Instructions to follow
Return the lines below that contain "naturali".

Provided entries
+++++

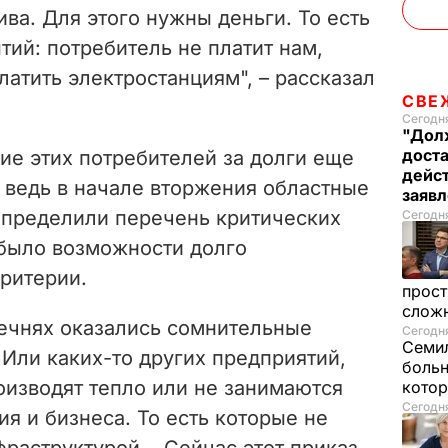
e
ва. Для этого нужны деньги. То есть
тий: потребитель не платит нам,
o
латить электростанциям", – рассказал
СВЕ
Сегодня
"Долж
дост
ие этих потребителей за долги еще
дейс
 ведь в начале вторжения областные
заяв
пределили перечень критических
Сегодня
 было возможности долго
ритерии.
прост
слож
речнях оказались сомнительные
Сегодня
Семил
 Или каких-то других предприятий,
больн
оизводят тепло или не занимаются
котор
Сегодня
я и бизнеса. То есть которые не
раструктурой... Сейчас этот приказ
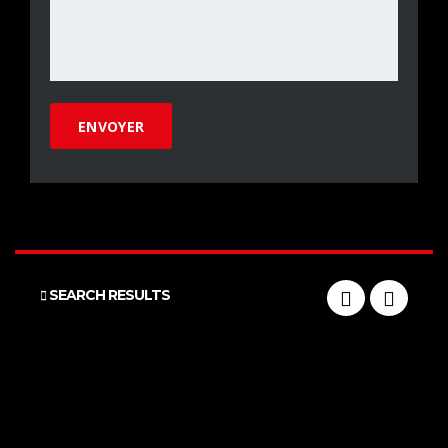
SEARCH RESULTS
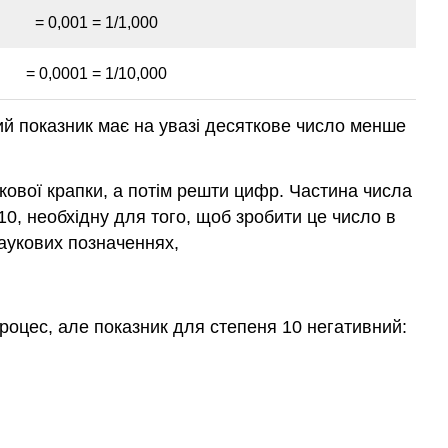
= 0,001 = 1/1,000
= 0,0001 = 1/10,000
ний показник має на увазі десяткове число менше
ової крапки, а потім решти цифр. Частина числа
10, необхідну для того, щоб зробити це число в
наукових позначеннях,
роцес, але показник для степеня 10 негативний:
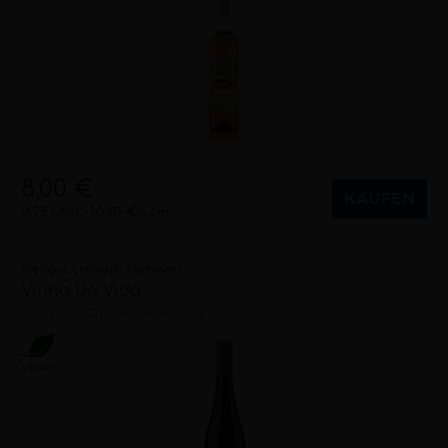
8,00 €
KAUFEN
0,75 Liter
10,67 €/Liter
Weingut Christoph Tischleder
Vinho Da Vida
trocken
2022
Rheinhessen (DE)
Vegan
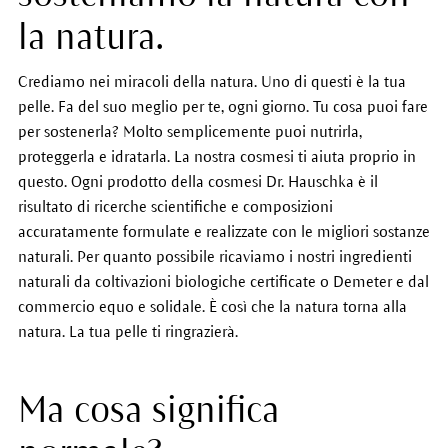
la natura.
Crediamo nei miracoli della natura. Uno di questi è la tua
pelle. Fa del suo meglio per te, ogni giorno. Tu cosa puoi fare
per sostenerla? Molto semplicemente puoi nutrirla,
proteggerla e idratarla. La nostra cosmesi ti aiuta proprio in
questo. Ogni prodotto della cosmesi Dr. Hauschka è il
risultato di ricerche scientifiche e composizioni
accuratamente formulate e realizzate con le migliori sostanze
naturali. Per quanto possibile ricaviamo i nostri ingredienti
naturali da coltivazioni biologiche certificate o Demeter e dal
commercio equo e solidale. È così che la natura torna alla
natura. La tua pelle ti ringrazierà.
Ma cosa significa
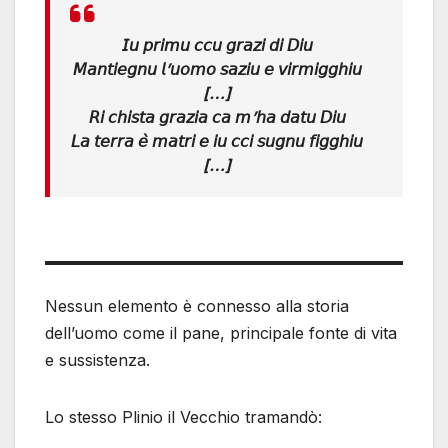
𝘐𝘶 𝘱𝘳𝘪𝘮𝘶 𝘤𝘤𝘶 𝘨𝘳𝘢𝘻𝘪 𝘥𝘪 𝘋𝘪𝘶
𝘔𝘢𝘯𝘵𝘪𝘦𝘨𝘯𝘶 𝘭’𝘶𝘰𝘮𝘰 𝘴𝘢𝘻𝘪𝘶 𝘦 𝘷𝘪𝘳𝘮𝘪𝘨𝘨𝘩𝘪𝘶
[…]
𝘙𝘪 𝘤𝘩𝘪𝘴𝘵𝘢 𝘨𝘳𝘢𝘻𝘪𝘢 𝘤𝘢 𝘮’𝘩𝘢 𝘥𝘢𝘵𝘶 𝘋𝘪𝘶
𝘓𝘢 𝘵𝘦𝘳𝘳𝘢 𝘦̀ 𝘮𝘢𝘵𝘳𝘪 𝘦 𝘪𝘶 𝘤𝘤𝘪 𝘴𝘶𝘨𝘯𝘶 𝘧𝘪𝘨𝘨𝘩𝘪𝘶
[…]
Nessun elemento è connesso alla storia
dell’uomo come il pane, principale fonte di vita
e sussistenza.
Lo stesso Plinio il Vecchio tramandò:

+++++

Reply to the task
naturali. Per quanto possibile ricaviamo i nostri ingredienti
naturali da coltivazioni biologiche certificate o Demeter e dal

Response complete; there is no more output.